Wenn man es will, kann dies als eine Art Aggression, als Eingriff in die Humanressourcen interpretiert werden. Aber in Wirklichkeit ist es nur eine Konkurrenz um eine knappe Ressource, auf welche die Nationalstaaten kein Monopolrecht haben, weil jede Person das Recht hat, die besten Bedingungen für ihr Leben zu wählen. Die Konsequenzen für die Verliererstaaten können jedoch katastrophal sein, da die Massenauswanderung zu einem echten Hindernis für die sozioökonomische Entwicklung werden kann. Theoretisch können Zuwanderer durch Einwanderer ersetzt werden, wie es Polen auf die gleiche Weise tut. Aber wenn Warschau mit Ukrainern rechnen kann, auf wenn soll dann Kyjiw hoffen? Es ist wahrscheinlich, dass die Ukraine für Chinesen oder Flüchtlinge aus den arabischen Ländern attraktiv sein könnte, aber was werden die Folgen eines solchen Austauschs sein?

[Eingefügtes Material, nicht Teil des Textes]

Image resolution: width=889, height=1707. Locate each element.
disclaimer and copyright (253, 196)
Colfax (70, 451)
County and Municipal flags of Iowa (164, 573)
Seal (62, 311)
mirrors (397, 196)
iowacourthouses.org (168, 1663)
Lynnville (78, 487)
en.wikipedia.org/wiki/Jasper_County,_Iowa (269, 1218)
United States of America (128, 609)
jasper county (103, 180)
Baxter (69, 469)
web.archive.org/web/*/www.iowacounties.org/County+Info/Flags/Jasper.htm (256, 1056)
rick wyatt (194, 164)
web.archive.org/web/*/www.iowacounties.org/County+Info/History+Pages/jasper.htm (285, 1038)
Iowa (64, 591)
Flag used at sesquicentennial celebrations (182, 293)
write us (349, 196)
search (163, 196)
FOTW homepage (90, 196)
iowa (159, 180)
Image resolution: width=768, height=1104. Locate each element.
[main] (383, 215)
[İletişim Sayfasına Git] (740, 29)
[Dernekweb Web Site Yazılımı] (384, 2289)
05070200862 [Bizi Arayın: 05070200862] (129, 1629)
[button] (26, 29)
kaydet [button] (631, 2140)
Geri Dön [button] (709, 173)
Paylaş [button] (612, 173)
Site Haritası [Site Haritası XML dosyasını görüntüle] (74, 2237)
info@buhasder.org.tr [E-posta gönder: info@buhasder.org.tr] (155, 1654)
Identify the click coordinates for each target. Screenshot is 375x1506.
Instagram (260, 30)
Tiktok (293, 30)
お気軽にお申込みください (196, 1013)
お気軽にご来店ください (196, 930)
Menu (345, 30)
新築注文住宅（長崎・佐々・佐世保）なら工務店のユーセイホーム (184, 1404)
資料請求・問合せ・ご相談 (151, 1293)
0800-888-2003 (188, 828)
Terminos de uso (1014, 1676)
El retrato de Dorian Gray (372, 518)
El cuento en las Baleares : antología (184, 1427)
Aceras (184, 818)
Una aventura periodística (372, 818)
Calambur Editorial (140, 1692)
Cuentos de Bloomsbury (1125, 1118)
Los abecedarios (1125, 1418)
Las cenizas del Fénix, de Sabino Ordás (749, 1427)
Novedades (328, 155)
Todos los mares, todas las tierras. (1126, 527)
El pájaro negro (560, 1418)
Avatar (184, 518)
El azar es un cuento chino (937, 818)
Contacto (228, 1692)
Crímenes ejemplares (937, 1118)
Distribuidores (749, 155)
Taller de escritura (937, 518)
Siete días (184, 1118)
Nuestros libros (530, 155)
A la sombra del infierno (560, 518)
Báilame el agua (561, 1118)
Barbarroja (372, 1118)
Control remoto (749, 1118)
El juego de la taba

Deshalb sollten die ukrainischen Regierungen nicht nur um die Sympathie von Investoren kämpfen, sondern auch dafür, dass die Ukraine für ihre eigenen Bürger attraktiver wird. Andernfalls laufen wir Gefahr, die leistungsfähigsten, aktivsten und ambitioniertesten Bürger zu verlieren – diejenigen, die der Motor für wirtschaftliche Entwicklung und gesellschaftspolitische Veränderungen sind. Es ist wahrscheinlich, dass sie unsere nationale Kultur mit großartigen Beispielen zeitgenössischer Emigrantenlieder bereichern werden. Aber es wird kaum eine ausreichende Kompensation für das soziale Ausbluten des Landes darstellen.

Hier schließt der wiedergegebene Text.